Tengo dos señores que determinan mi vida...
Uno es el señor neofeudal don Emilio Botín quien,
en su día, me tasó la tierra y la casa en la que habito muy por encima
de lo que vale y ahora me tiene agarrado por la nómina y me roba con
todas las de la ley pero me roba. El otro es usted, majestad, al que
tuve que jurar o prometer fidelidad o lealtad cuando tomé posesión como
funcionario del Estado español. Y esa fidelidad la tiene usted por
imperativo legal, contra mi conciencia, sencillamente porque debo
respetar la Constitución que en 1978 aprobaron los españoles, en unos
sitios de España más que en otros (que la rechazaron) pero también es
constitución con todas las de la ley. Ya ve usted, majestad, que la vida
puede ser legal pero no por eso necesariamente justa. Sin embargo, como
dijo mi amigo el poeta Emilio Durán, ustedes tienen la fuerza.
Le soy fiel, majestad. En mis clases universitarias,
cuando hablo de la Corona, nunca traspaso el umbral de la ley que la
protege porque usted sabe que, digan los que digan sus apologetas, no
somos iguales ante la ley.
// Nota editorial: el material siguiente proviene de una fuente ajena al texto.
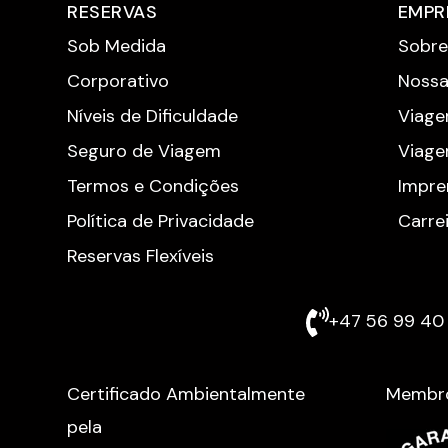
RESERVAS
EMPR
Sob Medida
Sobre
Corporativo
Nossa
Níveis de Dificuldade
Viage
Seguro de Viagem
Viage
Termos e Condições
Impre
Política de Privacidade
Carre
Reservas Flexíveis
+47 56 99 40 
Certificado Ambientalmente
Membr
pela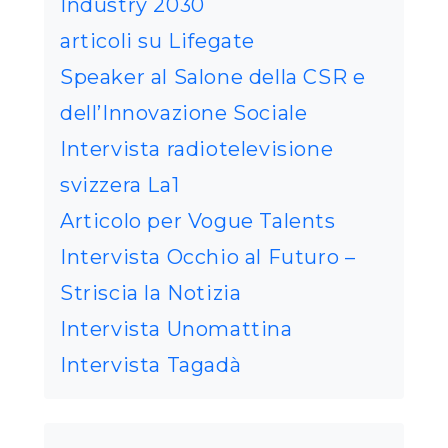
Industry 2030
articoli su Lifegate
Speaker al Salone della CSR e
dell’Innovazione Sociale
Intervista radiotelevisione
svizzera La1
Articolo per Vogue Talents
Intervista Occhio al Futuro –
Striscia la Notizia
Intervista Unomattina
Intervista Tagadà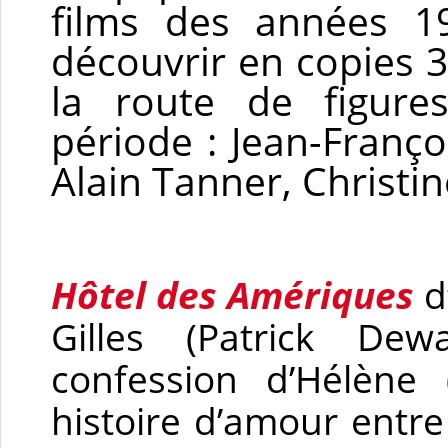
films des années 1
découvrir en copies 
la route de figure
période : Jean-Franço
Alain Tanner, Christin
Hôtel des Amériques
d
Gilles (Patrick De
confession d’Hélène
histoire d’amour entr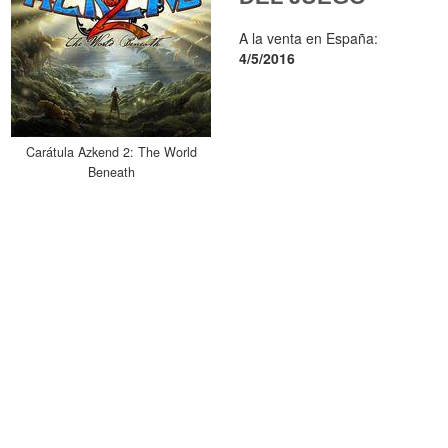
A la venta en España:
4/5/2016
Carátula Azkend 2: The World
Beneath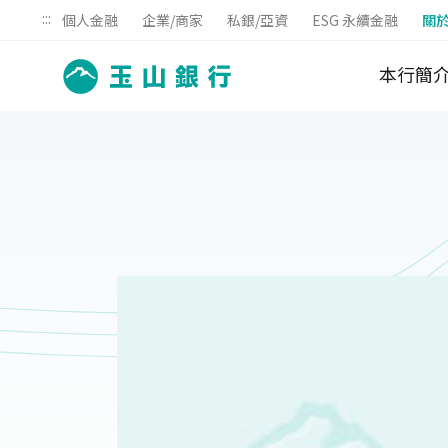
:::
個人金融
企業/商家
私銀/亞資
ESG 永續金融
關
本行簡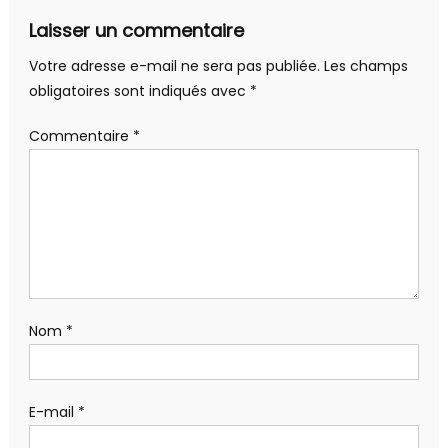
l’article
Laisser un commentaire
Votre adresse e-mail ne sera pas publiée.
Les champs
obligatoires sont indiqués avec
*
Commentaire
*
Nom
*
E-mail
*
Desde la Transición, un acuerdo no escrito y
además escrito, le ha guardado a usted y a su familia de críticas pero,
majestad, ha llegado un momento en que ni la prensa ni la gente puede
seguir callada y, si no dicen todo lo que deberían decir, sí se han
soltado el pelo bastante.
Majestad, como estoy seguro de que usted no es un
mandatario de la época feudal, me permitirá que me dirija a usted con
respeto pero con firmeza, como decían en la película Patrimonio Nacional,
de Berlanga. Hace siglos, uno ni podía escribir ni hablar de esta
manera tan moderada en que lo hago. Ahora por fortuna las cosas han
cambiado y puedo expresarme más abiertamente
Majestad, llevo muy a gala ser funcionario del Estado
español, creo en lo público y mantengo la esperanza de que los seres
humanos nos entendamos un día sobre la base de autoadministrarnos y
autogobernarnos de verdad, en lugar de estar pendientes de esas
pendejadas llamadas mercados y de esos codiciosos niños de corbata,
tarados, listos pero mediocres, que tienen jodido al mundo en nombre de
la libertad y la democracia. Majestad, cuando salgo de mi despacho
–público- apago siempre todas las luces. No utilizo el teléfono
–público- para llamadas personales a menos que el motivo sea muy
importante y no me tiro al teléfono una eternidad, hablando con amigos y
familiares, a costa del erario público ni le paso la patata caliente a
otros cuando la patata puedo resolverla yo. Majestad, atiendo a mis
alumnos todo lo que puedo y aún más de lo que debo porque pienso que
ellos no son culpables de que unos hijos de la gran puta –perdone mi
apasionamiento, majestad- les quieran suprimir sus derechos para
desviarlo todo a lo privado y desmontar el Estado del que usted es
cabeza visible. Majestad, respeto lo que dice el papel que he firmado:
mi dedicación a la universidad es a tiempo completo y no me aseguro un
salario al mes para luego irme a hacer negocietes privados, abandonando
mis obligaciones públicas. Creo, majestad, que soy un funcionario
público, si no ejemplar, sí honrado, honesto y efectivo y no voy a las
manifestaciones porque no quiero que crean que protesto porque me han
bajado el sueldo y así me mezclo con cientos de colegas que no son
dignos de llamarse funcionarios. Majestad, antes que en la crítica, creo
en la autocrítica. Majestad, antes que en el sector público como
complemento del privado y como empleo para toda la vida, creo en el
Estado y en su sector público como sustituto de lo privado ineficaz y
dañino para los seres humanos. A mí no me interesan los chillidos para
que me devuelvan la paga de Navidad.